→ **Work to complete**
Only one span is wanted from the lines below: from the one with "last 6 months." up to and including the one with "Underfunding child care". Copy it exactly, without images.

[Data for the task Boundary: Start]

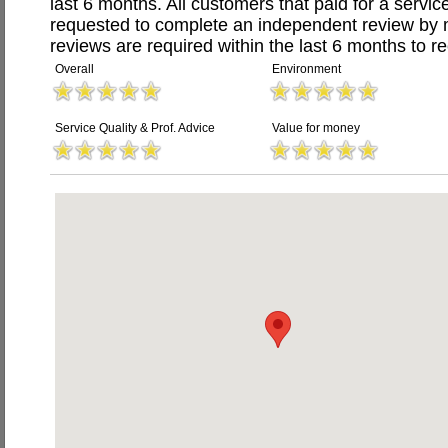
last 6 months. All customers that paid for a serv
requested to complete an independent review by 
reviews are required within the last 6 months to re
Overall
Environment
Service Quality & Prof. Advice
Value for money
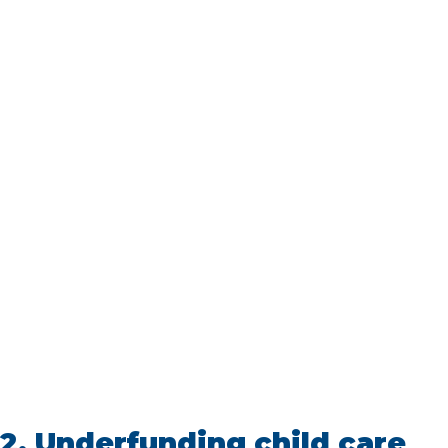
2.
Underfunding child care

[Data for the task Boundary: End]
[Data for the task Boundary: Start]

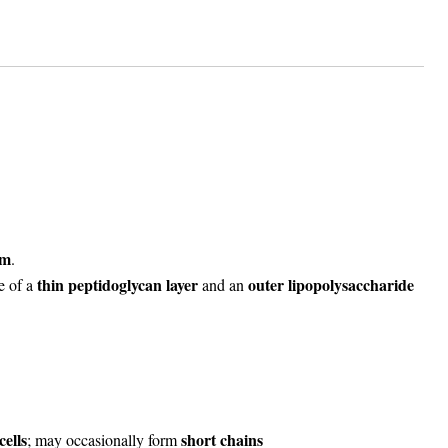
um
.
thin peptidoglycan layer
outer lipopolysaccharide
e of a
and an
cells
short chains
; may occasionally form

[Data for the task Boundary: End]

→ **Answer to this task**
last 6 months. All customers that paid for a serv
requested to complete an independent review by 
reviews are required within the last 6 months to re
Overall
Environment
Service Quality & Prof. Advice
Value for money
2.
Underfunding child care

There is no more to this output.